Enclosure, Clashoquirk, Co. Tipperary
Co. Tipperary |
Enclosures
At Clashoquirk in County Tipperary, the only surviving evidence of an ancient enclosure is the fragment the quarry failed to reach.
An enclosure, in Irish archaeological terms, is a defined area set apart by a surrounding bank, ditch, or wall, and could have served any number of purposes, from a ringfort used as a farmstead to a ceremonial or funerary site. What makes the Clashoquirk example quietly sobering is how it came to be known at all: not through excavation or fieldwork, but through an aerial photograph taken by the Air Corps, reference v.311/2963-4, which caught the full outline of the monument from above before the ground told a different story.

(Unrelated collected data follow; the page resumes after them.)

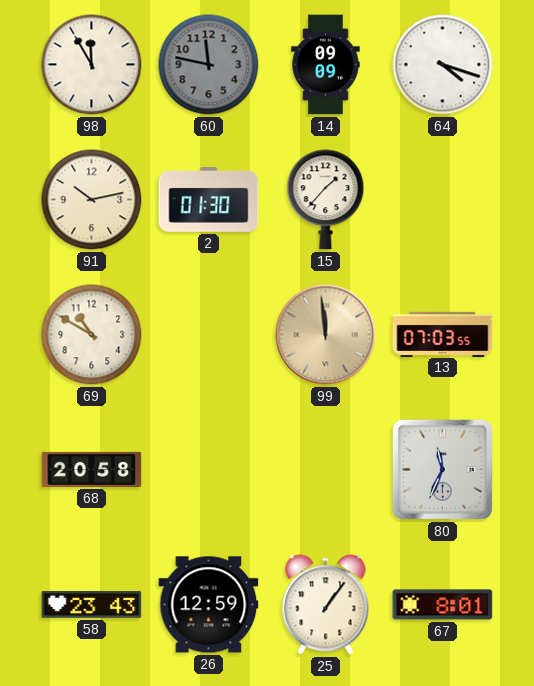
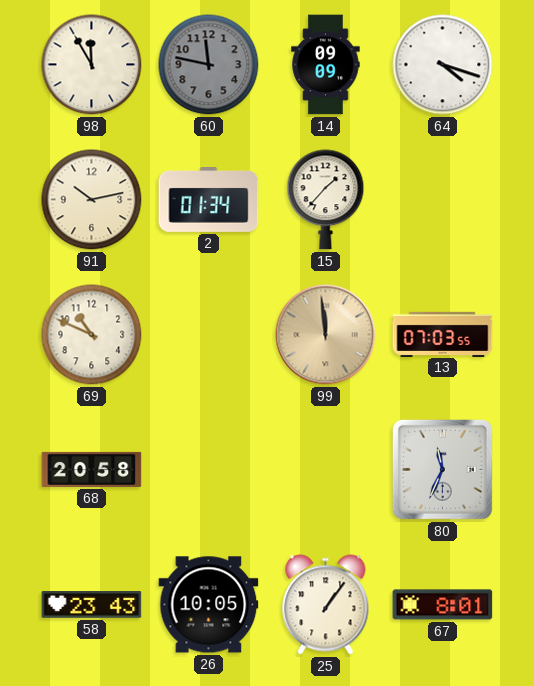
2: 01:30 -> 01:34
69: 10:50 -> 10:49
26: 12:59 -> 10:05
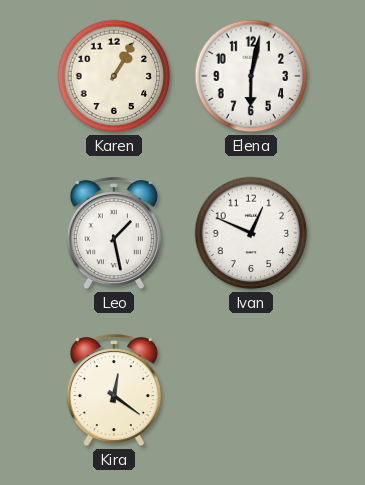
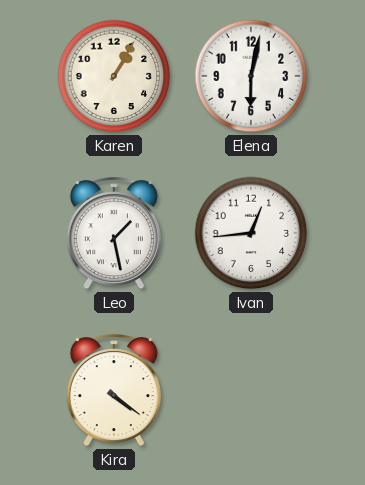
Ivan: 12:49 -> 12:44
Kira: 12:21 -> 4:21
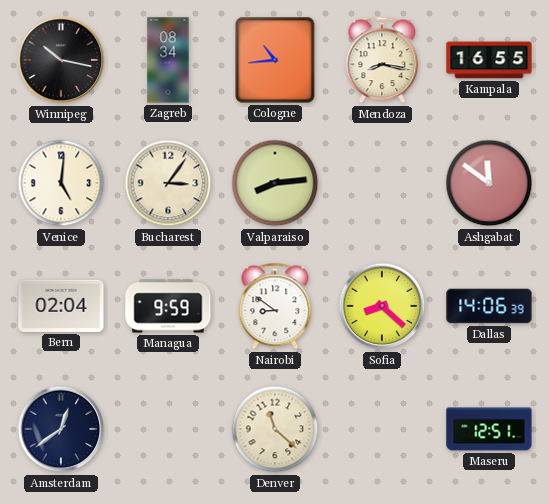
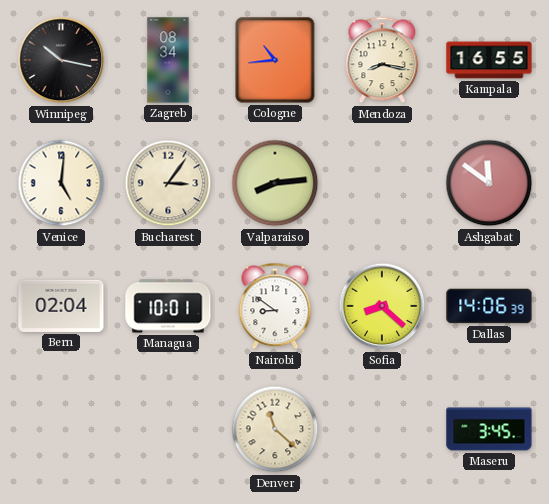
Managua: 9:59 -> 10:01
Amsterdam: 12:39 -> none
Maseru: 12:51 -> 3:45
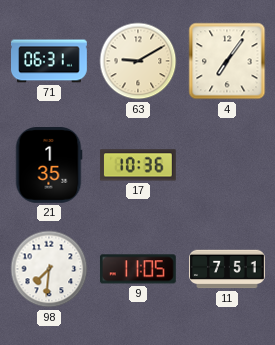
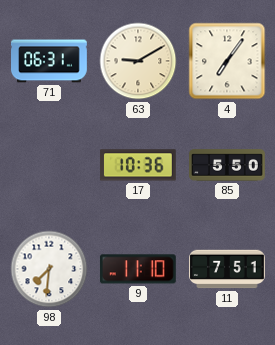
21: 1:35 -> none
85: none -> 5:50
9: 11:05 -> 11:10
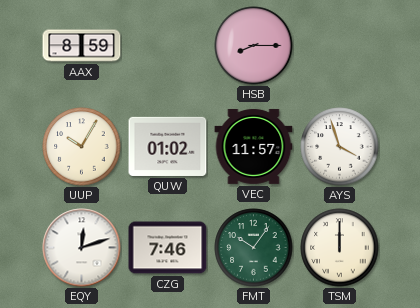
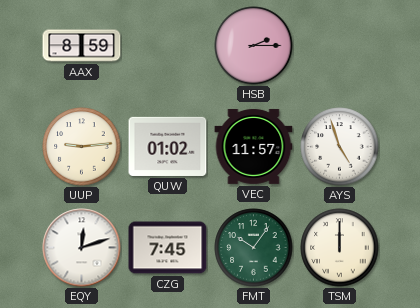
HSB: 8:15 -> 2:15
UUP: 10:05 -> 9:14
AYS: 3:57 -> 4:57
CZG: 7:46 -> 7:45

The photograph revealed an enclosure sitting on a south-east-facing hillside, but it also revealed the damage already done. A north-west to south-east field boundary cuts directly across the site, and a roadway was laid along the eastern edge of that boundary to carry vehicles to a working quarry. The larger, western portion of the enclosure, the greater part of whatever once stood here, was quarried away entirely. What remains lies to the east of the boundary line, a remnant preserved less by design than by the accident of where the quarry happened to stop. The quarry is no longer operational, and the surrounding land has returned to meadow, giving the hillside a quietly ordinary appearance that gives little away.